When we’re using the grep tool we may wish to avoid scanning binary files to save time. This can sometimes relate to certain text files as well as actual real binary files.
In this short tutorial, we’re going to look at how we can use grep and how to exclude binaries from our searches.
2. Why Binary Files Can Be a Problem With grep
There are two cases when grep might think our files are binaries; encoding errors and NUL bytes. Let’s explore them a little bit more.
2.1. Encoding Errors
The grep tool considers a file to be binary if it contains an encoding error according to the C99 mbrlen function. We can see this with an example. Let’s create a file with a UTF-8 encoding error because \x80 cannot be the first byte of a UTF-8 Unicode point:
$ printf 'Encoding\x80' >> encoding.txt
If we now grep for the matching word “Encoding”:
$ grep "Encoding" encoding.txt
Binary file encoding.txt matches
We see that grep interprets the file encoding.txt as a binary file when it is only a text file with an encoding error.
2.2. NUL Bytes
The grep tool will scan buffers trying to read NUL bytes, but it also attempts to see if it can determine that a file must have NULs in the remaining data. Holes are unwritten data and Unix mandates that they read as NUL bytes, so if a file contains a hole, it contains a NUL, and grep will consider our file to be a binary. Let’s see a very simple example where a text file contains a NUL byte:
$ printf "File with NUL byte\0" >> nul.txt
Let’s now use the grep command in this file:
$ grep "NUL" nul.txt
Binary file nul.txt matches
We can see that also in this case, grep thinks this is a binary file instead of just a plain text file with a NUL byte.
3. The grep Command with Binary Files
When we try to find all files that contain a certain string value, it can be very costly to check binary files that we might not want to check. On some occasions, binary files can be very large and we would be wasting time and resources scanning through them. Let’s look at an example where we would not want to look inside a binary file.
3.1. Using grep Without Suppressing Binary Files
Let’s suppose we want to search for the text “printHello” among all our files. This word corresponds to a defined C function “void printHello” and is used multiple times in our project, however, we would like to know where and how. We can now generate the text file (hello.c):
$ cat <<EOF >>hello.c
#include <stdio.h>
#include <stdlib.h>
void printHello(){printf ("Hello World\n");}
int main() {
printHello();
return 0;
}
EOF
Let’s now compile hello.c and generate the binary file (out.x):
$ gcc hello.c -o out.x
To generate the file out.x we are using GCC, the C compiler present on most Linux distributions.So, let’s now grep “printHello” throughout all our files:
$ grep "printHello"
hello.c:void printHello(){printf ("Hello World\n");}
hello.c:printHello();
Binary file out.x matches
The grep output indicates that “printHello” was found in the hello.c file. However, it’s also found in the binary file.

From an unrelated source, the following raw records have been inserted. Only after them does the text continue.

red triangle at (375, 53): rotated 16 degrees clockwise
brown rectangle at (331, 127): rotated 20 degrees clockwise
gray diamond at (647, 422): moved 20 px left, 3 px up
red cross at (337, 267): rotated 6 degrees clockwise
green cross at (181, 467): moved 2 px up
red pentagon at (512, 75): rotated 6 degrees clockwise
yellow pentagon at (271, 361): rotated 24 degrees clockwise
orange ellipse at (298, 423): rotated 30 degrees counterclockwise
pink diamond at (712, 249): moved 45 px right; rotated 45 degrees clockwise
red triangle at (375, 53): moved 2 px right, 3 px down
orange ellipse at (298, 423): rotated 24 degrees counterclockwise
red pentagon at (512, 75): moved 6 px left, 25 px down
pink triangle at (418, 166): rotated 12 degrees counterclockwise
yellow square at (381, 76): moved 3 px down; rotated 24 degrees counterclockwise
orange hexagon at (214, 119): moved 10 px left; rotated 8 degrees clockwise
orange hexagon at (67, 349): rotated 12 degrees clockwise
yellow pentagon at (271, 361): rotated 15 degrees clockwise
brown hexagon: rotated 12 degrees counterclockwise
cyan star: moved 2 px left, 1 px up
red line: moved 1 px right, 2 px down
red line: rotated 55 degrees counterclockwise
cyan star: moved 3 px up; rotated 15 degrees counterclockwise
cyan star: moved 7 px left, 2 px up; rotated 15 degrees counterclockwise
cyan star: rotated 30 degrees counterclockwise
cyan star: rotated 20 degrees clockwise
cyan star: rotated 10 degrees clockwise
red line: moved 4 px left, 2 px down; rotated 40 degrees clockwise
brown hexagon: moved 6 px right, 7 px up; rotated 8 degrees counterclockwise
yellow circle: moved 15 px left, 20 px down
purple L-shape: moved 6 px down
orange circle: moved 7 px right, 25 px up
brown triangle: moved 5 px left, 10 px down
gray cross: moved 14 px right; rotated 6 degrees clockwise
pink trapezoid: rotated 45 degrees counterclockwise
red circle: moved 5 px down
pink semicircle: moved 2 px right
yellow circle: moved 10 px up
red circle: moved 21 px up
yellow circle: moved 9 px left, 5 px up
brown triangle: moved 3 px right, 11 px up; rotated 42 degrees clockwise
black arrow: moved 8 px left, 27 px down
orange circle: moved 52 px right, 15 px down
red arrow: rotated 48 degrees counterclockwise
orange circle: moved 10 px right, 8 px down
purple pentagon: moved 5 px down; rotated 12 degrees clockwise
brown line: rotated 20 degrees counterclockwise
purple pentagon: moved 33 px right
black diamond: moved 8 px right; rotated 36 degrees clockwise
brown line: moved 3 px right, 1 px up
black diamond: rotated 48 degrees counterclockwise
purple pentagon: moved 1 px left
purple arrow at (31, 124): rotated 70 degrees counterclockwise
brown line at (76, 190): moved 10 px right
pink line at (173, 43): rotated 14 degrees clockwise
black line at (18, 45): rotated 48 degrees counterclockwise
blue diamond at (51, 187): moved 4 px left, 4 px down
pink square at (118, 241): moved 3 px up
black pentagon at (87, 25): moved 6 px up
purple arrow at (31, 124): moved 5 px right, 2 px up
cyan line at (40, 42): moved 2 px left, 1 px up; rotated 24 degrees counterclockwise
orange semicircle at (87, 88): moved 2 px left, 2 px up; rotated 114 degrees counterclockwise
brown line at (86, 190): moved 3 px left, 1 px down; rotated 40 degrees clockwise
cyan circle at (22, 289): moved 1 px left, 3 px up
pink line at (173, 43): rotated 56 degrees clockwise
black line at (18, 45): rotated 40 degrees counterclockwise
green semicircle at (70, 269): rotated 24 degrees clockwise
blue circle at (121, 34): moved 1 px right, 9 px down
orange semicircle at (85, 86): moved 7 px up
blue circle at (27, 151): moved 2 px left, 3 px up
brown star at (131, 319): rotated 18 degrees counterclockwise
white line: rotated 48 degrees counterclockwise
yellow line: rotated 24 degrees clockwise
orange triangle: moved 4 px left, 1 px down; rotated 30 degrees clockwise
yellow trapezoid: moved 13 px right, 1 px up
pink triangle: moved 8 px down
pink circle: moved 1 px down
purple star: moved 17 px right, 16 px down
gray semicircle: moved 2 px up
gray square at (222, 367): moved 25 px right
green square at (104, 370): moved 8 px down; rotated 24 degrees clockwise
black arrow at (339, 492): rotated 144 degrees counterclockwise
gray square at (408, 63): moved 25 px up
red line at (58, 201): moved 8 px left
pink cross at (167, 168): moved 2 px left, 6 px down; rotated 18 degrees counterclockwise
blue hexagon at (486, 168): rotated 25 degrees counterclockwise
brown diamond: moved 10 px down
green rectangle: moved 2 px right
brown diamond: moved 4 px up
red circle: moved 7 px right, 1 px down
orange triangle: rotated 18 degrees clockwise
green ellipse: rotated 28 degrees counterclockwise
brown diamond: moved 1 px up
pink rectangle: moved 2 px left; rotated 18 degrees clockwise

3.2. Using grep Suppressing Binary Files
We would prefer to see only the text files which contain code so let’s now use grep to skip binary files:
$ grep -I "printHello" *
hello.c:void printHello(){printf ("Hello World\n");}
hello.c:printHello();
Here we used the -I parameter and we could also use -binary-files=without-match. These are the grep options to skip over binary files. This is exactly what we were looking for. We now have all the matches from the text file but not from the binary file.
4. Conclusion
In this article, we saw how the grep tool understands binary files. We also saw in which cases our non-binary files can still be interpreted as binary by grep.
Finally, we learned a simple command that will help us to scan through text files while suppressing the binary files.